ROMA Se non è una tregua olimpica ci assomiglia. Giorgia Meloni ed Emmanuel Macron si ritrovano all’ombra di Versailles, tra una pausa e l’altra dei giochi di Parigi. E in telecamera si salutano come vecchi amici, fra abbracci e sorrisi serafici. Pazienza se sono arci-rivali in Europa.
Prevale la realpolitik nel fugace vis-a-vis parigino. Il primo ufficiale dal G7 in Puglia che ha calato un gelo artico tra cugini d’Oltralpe, a inizio giugno. «Giorgia, sono contento di rivederti», saluta la premier italiana il francese. Lei scherza con lui sul medagliere tricolore: due ori del Team-Italia da quando è atterrata nella Ville Lumière. Niente male.
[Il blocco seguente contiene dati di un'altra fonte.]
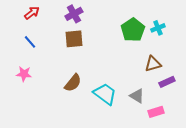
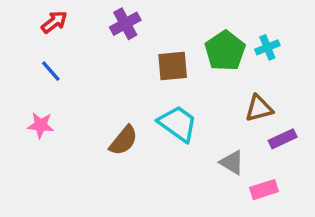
brown square: (74, 39) -> (173, 66), moved
cyan trapezoid: (105, 94) -> (178, 124), moved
Parigi 2024, a Versailles l’incontro tra Meloni e Macron
È un incontro breve, una quindicina di minuti, bastano appena per sorvolare sui grandi dossier internazionali sospesi tra Roma e Parigi. La crisi fra Libano e Israele e l’escalation con Hezbollah che rischia di trasformare in un inferno la “linea blu” al confine e mette in pericolo la vita di centinaia di caschi blu dell’Onu italiani e francesi. Ma anche la violenta repressione di Maduro contro gli oppositori in Venezuela, Paese dove risiede un’imponente comunità italiana.
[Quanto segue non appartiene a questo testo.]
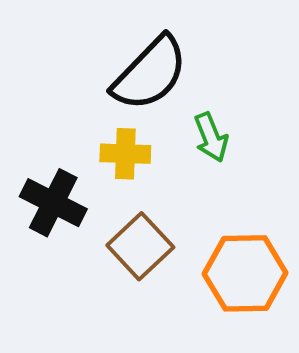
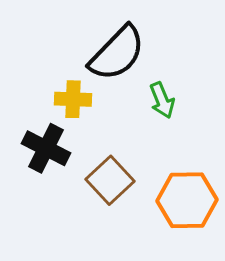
yellow cross: (125, 154) -> (73, 99), moved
Sullo sfondo il grande rebus delle nomine europee, che vede Francia e Italia contendersi i top jobs da due sponde opposte: Macron ha votato a favore del bis di Ursula von der Leyen, Meloni si è astenuta in Consiglio europeo e ha fatto votare no a Fratelli d’Italia all’Europarlamento. Le distanze restano, eccome, ma è un segnale politico quello lanciato dai due leader dal parco dove un tempo passeggiava Re Sole. Dopo giorni di interlocuzioni tra gli staff si è trovato l’incastro last minute, a margine di una mattinata trascorsa da Meloni insieme alla figlia Ginevra. Per la leader italiana è l’occasione di smentire il racconto di un’Italia isolata dalla plancia di comando europea dopo il niet ad Ursula. A riprova di un mantra che ripete con i suoi da settimane: chi guiderà la prossima Commissione «non può permettersi» di lasciare ai margini la terza economia del continente.
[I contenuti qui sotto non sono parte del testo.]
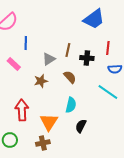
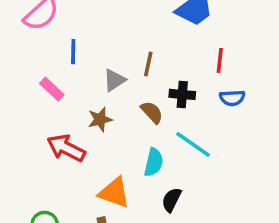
black cross: (87, 58) -> (182, 94), moved
cyan line: (108, 92) -> (193, 144), moved
red arrow: (22, 110) -> (66, 148), moved, turned -60
orange triangle: (49, 122) -> (114, 193), turned -42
Anche a Macron conviene il confronto parigino con la sua rivale europea. Se non altro serve a rimediare un mal di testa alla sua vera nemesi politica, Marine Le Pen, che nel club dei leader europei non è ancora entrata e, spera lui, non entrerà neanche fra due anni, quando tenterà un nuovo assalto all’Eliseo. La tregua parisienne, si diceva, passa dai grandi dossier internazionali. Macron e Meloni condividono i timori per «l’escalation» in Libano e promettono di coordinarsi per evitare che la polveriera mediorientale salti. Il francese ha già sentito al telefono nei giorni scorsi Pezeskian, neo-presidente iraniano. Meloni può far leva su un filo diretto con Netanyahu. L’ottimismo non dilaga nel faccia a faccia tra i leader a colloquio da soli su un divanetto. Preoccupa il destino dei caschi blu dell’Onu schierati tra Libano e Israele — più di mille gli italiani — che ora può diventare la prima linea del fronte di una guerra a tutto campo con Hezbollah e per procura con l’Iran. Nell’inerzia delle Nazioni Unite che — sono convinti a Roma — stanno facendo poco e nulla per dare garanzie alle truppe di peacekeepers.
IL NODO EUROPEO
C’è spazio per un breve passaggio sulla partita europea. Macron ha già fatto la sua mossa, spedendo nei giorni scorsi la lettera a von der Leyen per la richiesta di un commissario: vuole il bis al Mercato Interno per Thierry Breton, il super-manager amatissimo dall’Eliseo (molto meno da Ursula). Meloni attende e gioca le sue carte. Ha avuto più contatti con la tedesca a capo della Commissione, chiede un portafoglio economico rilevante e una vicepresidenza per Raffaele Fitto. Sarà così? A Palazzo Chigi, anche alla luce del disgelo olimpico, sperano che Macron non remi contro. Ma i consiglieri della premier restano prudenti: «Con lui non si sa mai…».